我最初愛上瑜伽,尤其是 vinyasa 的原因,是因為它讓我重新獲得了那種自由感。當時,我在一份長期的公司工作中,被綁在一張桌子上,裡面幾乎被打了個結。
即使作為一名長期的瑜伽練習者,我的練習也有靈感的時刻和停滯的時刻。有時,我會卡住或進入自動駕駛模式。然而,最近,我與我的練習聯繫起來,再次重新發現那種自由感。這是一個啟示,因為這種感覺是如此強烈並引發了一些想法。
瑜伽意味着“結合”,我們只能在沒有分離的情況下找到結合。在傳統文本和二元哲學中,這種分離被稱為二元性,即真實自我和自我之間的持續鬥爭。在這場鬥爭中體驗自由是不可能的。

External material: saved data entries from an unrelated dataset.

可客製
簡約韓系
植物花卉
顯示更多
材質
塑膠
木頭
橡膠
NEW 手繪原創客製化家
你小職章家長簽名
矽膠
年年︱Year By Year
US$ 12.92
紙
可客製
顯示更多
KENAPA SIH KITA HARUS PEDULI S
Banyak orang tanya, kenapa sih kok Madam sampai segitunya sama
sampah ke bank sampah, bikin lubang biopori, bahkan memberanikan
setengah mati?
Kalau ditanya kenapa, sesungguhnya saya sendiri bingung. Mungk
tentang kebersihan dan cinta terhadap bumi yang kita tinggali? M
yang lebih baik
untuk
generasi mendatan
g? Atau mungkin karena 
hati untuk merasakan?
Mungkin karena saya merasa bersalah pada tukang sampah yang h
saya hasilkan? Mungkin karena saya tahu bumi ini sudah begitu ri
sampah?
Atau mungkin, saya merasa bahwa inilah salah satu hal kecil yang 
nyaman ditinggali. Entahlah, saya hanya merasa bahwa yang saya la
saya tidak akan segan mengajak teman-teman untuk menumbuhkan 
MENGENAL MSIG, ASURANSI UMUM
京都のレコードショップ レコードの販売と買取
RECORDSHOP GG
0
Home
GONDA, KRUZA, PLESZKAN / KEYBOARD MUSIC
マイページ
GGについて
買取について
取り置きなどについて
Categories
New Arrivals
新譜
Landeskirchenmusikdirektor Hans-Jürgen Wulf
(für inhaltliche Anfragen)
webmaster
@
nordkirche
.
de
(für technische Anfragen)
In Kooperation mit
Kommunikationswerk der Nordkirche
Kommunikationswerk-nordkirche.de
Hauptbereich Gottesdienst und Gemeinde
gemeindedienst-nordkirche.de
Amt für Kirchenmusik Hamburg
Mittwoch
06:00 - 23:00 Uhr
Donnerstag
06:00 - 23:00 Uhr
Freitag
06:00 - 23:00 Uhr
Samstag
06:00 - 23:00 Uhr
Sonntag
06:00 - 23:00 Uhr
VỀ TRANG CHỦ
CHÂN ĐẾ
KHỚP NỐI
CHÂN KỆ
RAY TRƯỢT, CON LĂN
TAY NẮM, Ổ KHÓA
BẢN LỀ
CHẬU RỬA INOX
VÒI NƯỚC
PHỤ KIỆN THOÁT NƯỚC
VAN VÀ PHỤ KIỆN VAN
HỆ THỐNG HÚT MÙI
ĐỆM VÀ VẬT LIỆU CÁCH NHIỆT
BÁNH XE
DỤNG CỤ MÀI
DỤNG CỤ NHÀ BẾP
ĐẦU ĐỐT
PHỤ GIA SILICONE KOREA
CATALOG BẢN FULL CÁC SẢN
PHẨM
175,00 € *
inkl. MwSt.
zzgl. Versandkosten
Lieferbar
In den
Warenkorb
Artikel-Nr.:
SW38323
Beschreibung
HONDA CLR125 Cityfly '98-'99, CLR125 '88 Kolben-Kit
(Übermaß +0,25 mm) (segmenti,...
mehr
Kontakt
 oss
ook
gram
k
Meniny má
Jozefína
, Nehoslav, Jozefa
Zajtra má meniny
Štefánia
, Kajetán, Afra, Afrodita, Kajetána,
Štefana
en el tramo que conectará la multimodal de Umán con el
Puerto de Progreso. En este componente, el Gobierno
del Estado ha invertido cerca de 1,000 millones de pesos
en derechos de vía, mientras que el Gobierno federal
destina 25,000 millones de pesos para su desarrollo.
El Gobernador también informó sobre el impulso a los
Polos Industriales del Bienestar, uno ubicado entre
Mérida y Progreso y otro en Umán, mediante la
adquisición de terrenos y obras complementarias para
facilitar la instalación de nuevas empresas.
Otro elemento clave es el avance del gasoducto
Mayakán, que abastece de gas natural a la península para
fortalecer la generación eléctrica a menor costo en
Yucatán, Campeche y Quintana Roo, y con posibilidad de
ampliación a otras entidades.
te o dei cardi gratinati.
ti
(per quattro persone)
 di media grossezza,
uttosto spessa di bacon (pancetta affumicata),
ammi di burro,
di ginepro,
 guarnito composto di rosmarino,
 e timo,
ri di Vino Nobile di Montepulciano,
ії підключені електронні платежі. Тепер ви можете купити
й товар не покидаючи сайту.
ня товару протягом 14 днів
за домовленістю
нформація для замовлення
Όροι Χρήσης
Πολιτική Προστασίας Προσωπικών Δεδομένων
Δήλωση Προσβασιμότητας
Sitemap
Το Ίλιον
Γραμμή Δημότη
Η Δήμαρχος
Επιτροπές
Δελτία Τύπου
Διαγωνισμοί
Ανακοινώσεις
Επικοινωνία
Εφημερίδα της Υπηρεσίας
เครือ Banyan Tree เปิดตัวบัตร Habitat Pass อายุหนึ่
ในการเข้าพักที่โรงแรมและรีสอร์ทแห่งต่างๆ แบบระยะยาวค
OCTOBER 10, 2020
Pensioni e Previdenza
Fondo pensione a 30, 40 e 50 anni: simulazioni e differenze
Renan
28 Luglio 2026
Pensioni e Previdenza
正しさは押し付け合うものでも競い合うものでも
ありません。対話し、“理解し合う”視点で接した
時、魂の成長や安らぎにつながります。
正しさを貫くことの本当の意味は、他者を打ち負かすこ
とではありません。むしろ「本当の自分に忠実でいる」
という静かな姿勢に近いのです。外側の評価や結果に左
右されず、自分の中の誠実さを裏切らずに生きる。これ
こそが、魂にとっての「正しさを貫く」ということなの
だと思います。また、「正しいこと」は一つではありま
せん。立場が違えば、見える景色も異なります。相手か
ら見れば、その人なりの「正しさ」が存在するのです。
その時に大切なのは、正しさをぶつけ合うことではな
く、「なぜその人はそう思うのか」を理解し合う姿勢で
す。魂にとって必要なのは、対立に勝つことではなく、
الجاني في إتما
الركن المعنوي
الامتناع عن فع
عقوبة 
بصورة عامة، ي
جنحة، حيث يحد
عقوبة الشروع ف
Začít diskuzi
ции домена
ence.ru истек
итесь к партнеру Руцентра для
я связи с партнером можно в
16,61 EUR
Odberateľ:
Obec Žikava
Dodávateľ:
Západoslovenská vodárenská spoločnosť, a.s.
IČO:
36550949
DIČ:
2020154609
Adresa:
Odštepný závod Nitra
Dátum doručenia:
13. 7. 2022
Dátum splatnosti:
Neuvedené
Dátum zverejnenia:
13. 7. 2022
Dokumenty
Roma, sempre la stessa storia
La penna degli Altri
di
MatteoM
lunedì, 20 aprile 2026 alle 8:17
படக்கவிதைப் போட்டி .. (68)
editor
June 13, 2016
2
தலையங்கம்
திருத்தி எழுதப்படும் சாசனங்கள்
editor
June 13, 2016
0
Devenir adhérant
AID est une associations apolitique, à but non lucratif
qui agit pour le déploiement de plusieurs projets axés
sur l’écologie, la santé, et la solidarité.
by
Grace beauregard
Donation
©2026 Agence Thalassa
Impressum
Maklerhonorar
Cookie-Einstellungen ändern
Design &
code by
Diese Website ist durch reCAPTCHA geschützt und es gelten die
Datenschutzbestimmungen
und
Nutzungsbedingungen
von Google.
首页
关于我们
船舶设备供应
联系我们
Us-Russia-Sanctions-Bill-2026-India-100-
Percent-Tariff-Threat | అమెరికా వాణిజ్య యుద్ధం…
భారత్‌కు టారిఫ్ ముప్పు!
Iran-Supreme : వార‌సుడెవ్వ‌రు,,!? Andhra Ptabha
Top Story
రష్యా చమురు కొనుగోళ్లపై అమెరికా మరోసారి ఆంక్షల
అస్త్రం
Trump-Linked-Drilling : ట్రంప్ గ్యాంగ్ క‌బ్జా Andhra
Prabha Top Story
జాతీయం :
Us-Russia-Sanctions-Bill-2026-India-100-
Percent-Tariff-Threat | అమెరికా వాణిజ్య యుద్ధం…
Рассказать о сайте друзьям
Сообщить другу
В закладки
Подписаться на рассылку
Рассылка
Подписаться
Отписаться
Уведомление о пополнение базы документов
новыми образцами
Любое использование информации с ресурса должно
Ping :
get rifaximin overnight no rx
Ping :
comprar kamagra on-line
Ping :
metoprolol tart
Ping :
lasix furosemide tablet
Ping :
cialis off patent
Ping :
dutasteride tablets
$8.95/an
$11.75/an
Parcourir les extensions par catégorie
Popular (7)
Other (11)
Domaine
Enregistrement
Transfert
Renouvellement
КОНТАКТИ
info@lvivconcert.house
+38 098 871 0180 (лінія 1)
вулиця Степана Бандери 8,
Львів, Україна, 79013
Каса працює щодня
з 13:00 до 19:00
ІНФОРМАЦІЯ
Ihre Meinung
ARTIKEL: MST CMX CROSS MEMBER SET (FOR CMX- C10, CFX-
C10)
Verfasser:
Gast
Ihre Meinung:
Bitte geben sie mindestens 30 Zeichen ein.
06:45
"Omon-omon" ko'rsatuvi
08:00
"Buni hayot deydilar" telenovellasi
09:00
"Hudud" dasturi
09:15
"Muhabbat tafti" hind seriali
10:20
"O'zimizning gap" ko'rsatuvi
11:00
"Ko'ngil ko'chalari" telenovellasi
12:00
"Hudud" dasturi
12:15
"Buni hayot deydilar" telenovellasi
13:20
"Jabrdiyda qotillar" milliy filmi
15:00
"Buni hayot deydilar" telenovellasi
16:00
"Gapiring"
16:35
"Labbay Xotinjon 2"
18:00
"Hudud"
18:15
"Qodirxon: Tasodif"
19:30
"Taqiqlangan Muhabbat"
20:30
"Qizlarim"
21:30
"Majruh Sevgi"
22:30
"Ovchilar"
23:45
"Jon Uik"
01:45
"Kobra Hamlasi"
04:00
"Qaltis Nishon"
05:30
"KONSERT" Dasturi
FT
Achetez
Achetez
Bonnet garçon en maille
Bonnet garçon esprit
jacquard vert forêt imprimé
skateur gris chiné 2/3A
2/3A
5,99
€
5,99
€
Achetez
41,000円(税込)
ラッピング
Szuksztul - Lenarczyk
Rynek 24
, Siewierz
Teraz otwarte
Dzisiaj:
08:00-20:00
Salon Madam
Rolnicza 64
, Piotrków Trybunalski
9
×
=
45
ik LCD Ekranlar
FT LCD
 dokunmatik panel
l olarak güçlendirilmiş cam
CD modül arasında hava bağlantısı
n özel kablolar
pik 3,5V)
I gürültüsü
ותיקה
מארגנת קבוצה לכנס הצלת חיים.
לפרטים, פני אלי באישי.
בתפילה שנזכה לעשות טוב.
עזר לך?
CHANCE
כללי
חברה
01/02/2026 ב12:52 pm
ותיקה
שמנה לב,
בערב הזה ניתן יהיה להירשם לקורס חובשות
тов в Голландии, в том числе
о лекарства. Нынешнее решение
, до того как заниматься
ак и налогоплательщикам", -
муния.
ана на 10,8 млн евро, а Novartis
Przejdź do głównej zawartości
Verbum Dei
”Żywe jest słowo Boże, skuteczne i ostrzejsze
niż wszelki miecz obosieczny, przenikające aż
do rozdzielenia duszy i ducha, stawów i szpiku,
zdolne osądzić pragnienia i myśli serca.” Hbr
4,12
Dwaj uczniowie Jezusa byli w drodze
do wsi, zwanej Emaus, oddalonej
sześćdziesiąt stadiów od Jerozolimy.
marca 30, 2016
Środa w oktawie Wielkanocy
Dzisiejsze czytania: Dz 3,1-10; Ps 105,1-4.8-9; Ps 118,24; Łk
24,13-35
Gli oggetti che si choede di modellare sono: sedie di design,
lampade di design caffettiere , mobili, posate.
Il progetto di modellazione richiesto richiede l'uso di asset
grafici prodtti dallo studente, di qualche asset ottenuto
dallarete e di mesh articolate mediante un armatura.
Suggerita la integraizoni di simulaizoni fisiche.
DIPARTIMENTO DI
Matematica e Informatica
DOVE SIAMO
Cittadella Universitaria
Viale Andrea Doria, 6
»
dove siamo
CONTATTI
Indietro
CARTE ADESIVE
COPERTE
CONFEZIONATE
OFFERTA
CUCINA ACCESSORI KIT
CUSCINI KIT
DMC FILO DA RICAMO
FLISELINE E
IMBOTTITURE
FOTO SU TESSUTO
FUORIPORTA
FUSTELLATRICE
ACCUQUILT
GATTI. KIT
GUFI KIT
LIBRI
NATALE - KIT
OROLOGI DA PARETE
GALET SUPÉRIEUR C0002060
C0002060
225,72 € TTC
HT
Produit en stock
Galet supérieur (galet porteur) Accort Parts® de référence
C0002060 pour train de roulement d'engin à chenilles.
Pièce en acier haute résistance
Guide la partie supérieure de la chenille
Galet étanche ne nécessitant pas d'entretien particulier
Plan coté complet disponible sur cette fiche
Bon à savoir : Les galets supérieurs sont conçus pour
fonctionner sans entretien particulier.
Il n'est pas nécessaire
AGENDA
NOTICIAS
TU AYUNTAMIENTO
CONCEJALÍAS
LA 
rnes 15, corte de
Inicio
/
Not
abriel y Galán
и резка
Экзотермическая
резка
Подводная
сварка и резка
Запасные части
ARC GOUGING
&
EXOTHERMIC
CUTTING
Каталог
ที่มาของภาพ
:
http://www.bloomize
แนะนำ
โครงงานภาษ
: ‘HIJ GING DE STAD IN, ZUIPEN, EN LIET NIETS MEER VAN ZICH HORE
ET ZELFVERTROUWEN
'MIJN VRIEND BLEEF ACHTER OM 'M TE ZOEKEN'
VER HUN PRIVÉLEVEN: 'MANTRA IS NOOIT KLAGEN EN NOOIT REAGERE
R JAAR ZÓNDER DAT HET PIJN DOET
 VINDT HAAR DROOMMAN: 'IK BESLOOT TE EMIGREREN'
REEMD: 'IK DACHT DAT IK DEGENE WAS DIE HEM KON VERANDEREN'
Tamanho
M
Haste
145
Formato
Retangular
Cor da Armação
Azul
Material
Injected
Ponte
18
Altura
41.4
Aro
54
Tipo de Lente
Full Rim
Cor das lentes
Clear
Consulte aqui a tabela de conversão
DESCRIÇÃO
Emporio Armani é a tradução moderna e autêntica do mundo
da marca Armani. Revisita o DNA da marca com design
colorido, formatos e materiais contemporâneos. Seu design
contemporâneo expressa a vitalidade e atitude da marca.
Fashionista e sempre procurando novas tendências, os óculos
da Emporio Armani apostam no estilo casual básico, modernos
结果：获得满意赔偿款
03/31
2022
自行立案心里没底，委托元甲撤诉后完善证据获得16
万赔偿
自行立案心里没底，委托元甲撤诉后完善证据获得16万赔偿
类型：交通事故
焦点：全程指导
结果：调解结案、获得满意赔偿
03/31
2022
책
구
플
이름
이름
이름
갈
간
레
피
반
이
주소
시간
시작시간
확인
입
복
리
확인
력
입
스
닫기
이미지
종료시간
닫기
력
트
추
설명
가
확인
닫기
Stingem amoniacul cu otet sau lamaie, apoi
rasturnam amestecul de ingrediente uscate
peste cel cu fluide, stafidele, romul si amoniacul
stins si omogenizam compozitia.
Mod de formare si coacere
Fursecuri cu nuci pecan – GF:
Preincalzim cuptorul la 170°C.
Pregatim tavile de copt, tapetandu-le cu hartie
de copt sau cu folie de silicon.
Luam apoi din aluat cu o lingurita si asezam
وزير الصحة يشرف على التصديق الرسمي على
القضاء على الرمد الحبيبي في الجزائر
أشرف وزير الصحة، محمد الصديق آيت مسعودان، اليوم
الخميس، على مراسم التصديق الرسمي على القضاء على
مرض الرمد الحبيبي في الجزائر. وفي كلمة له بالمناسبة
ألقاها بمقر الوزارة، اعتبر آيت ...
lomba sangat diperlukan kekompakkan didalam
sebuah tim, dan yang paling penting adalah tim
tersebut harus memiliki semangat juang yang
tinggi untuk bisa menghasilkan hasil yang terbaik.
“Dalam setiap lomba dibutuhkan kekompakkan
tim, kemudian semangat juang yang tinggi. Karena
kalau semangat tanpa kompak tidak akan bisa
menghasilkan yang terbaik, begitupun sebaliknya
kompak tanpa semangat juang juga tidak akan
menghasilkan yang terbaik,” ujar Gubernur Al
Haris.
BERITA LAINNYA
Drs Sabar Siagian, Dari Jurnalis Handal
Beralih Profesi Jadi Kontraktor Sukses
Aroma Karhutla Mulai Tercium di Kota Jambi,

我們的日常生活專註於目標、目標和成就。我們把它帶到我們的實踐中。“我需要確定這個姿勢,我需要把它做好。” 在這個過程中,我們專註於我們的局限性,專註於所有無法讓我們實現我們想要實現的東西,我們是分裂的。
我們可以坐在墊子上專註於那裡的東西嗎?我們可以進入我們可用的空間並放棄限制嗎?
這不可能發生在速度上。如果我們只關注目的地而不是旅程,這是不可能發生的。只有當我們放下一切時,它才會發生;目標,姿勢,技術,感知的局限性。在瑜伽中,我們使用了許多與身體、呼吸或心理練習相關的技巧。這些技術對於指導我們並保持我們前進的道路非常有 用。但最終,我們需要能夠放手去尋找內在的自由。
我們需要放下我們強加給自己的障礙和界限,專註於當下的事物。我們需要放棄“確定那個姿勢”並專註於旅程的需要。這並不意味着我們放棄了願望,但它確實意味着我們能夠與當下 時刻聯繫起來,而不會因向前投射而蒙上陰影。
這是一個令人難以置信的授權過程,因為我們不再與自己戰鬥。我們不再將自己視為分離和分裂的,而是讓自己變得完整。我們生而完整,我們來到我們的墊子上,但我們總是認為自己是分裂的。無論能力或流動性如何,我們所有人都可以練習連接到當下。它需要不斷的練習以及放手和接受的能力。
接受是這個過程的一個組成部分。我們能否接受我們所認為的限制或弱點,並以與我們接受我們的優勢和可能性完全相同的方式接受它們?臨在需要我們與整體坐在一起,與那一刻的一切坐在一起。
Pantajali 在他的瑜伽經中強調了“滿足”的重要性。它是 5 Niyamas (紀念)之一。我們在墊子上練習的東西總是可以從墊子上帶走到我們的日常生活中。因此,當我們在墊子上發現滿足於現狀時,無論是一個優美的姿勢、一個姿勢的片段還是只是一個簡單的旅程,我們很可能能夠調到更深入的探索我們日常活動中的那種滿足感。我們可以開始看到生活和我們自己不再是有限的,而是充滿潛力的。這裡面有這樣的自由和解脫。